Chloe looked at the book again, at the name. She wanted to know the rest of the story, but some part of her believed it was better not to—better to leave the mystery in its soft-wrapped package, waiting for whoever came next.
She took a slow breath. “We should go soon,” she said. “But I want to stay a little longer.”
Riley nodded. “We can wait,” she said. Her voice was gentle, gentle in the way that meant she understood perfectly.
Chloe closed her eyes, feeling the quiet settle inside her. For once, it didn’t feel like a burden or a threat. It felt like an old song, played only for them.
Riley was the first to break the silence. She crossed the room, her steps oddly careful on the wood, and settled on the edge of the old nursing chair by the window. The seat creaked under her, but only a little, as if it remembered what it was for. She hooked an arm over her knee and stared at the blank wall for a while, letting her hair spill forward to hide her face.
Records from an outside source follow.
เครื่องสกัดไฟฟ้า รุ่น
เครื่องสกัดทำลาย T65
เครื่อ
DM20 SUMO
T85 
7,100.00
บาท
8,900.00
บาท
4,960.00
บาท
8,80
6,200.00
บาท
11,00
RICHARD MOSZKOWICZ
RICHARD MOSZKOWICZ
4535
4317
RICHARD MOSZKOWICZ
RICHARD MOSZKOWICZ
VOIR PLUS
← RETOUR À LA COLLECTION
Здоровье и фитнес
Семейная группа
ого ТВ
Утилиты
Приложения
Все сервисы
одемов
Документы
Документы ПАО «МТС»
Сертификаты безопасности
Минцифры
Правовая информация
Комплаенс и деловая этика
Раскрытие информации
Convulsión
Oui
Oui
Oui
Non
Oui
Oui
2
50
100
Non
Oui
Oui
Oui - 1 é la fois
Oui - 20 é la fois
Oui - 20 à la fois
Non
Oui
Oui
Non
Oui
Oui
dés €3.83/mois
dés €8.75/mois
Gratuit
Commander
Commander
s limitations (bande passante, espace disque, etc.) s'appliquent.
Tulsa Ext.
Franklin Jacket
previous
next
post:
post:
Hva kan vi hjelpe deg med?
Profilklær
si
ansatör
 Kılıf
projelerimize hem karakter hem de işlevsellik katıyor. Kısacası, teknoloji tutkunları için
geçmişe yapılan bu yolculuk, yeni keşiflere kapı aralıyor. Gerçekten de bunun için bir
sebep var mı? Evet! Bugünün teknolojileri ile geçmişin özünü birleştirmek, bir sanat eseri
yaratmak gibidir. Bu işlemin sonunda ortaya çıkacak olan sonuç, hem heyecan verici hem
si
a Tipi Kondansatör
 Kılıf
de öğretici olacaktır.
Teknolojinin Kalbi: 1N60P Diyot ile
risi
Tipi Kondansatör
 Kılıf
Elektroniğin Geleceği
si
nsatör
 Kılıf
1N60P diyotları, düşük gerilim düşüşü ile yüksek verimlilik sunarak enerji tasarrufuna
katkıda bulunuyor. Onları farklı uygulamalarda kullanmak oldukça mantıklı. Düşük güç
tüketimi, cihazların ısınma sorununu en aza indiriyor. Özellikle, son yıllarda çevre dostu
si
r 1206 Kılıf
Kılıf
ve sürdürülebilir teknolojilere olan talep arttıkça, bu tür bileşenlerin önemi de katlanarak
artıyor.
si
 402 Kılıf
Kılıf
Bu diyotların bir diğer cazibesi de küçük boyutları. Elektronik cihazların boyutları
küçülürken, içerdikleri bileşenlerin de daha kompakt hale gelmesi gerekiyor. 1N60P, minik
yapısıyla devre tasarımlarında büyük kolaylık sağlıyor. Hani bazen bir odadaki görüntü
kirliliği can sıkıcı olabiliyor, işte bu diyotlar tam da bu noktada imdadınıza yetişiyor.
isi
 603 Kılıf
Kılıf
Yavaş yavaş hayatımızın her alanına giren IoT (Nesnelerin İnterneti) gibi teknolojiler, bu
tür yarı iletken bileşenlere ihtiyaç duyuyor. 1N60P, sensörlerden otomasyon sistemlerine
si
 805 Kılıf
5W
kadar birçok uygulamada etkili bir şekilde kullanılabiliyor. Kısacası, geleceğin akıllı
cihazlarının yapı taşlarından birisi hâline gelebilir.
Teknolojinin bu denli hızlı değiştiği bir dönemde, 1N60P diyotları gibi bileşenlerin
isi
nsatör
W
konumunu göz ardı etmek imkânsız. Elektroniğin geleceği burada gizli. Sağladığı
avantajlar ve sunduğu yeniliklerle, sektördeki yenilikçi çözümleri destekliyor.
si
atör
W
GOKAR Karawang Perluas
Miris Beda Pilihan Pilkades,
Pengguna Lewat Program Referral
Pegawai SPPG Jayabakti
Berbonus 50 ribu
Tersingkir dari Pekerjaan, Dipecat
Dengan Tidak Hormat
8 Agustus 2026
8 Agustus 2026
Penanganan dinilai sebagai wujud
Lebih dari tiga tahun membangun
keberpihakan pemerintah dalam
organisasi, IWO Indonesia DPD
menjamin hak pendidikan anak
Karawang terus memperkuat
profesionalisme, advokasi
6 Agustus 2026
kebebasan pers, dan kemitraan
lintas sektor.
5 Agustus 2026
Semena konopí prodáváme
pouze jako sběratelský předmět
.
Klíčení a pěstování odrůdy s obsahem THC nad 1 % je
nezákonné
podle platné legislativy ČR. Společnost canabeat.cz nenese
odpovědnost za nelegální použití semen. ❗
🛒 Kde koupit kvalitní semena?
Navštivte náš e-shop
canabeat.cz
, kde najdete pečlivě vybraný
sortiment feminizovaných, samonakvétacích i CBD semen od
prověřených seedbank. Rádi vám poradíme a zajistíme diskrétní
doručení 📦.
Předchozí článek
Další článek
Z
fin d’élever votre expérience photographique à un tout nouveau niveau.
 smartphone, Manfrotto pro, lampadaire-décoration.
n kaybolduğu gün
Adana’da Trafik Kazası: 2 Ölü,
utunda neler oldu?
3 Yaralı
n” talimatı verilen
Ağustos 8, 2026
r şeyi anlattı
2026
Chloe watched her from the crib, fingers idly circling the faded lacquer of the railing. She had the feeling she was in the presence of something fragile—like a wasp nest, so beautiful and perfectly engineered you forgot, sometimes, that it could hurt.
“Whoever made this room,” Riley said finally, voice barely above a whisper, “never got to use it.”
Chloe looked at her, then out the window, then back at the row of bottles lined up like chess pieces on the changing table. “How do you know?” she asked.
Riley shrugged. “It’s just the feeling. The supplies, the lists—everything’s still lined up. Nothing’s been broken in.” She hesitated, and for a second Chloe saw not the tough, sarcastic Riley everyone else knew, but the one she’d met first, the one who wore her sadness like an extra skin. “I think she wanted to be ready. Like, if she could just prepare enough, she could guarantee herself the ending she wanted.”
Chloe found herself smiling, even though it wasn’t funny. “Why are you so sure it was a woman?”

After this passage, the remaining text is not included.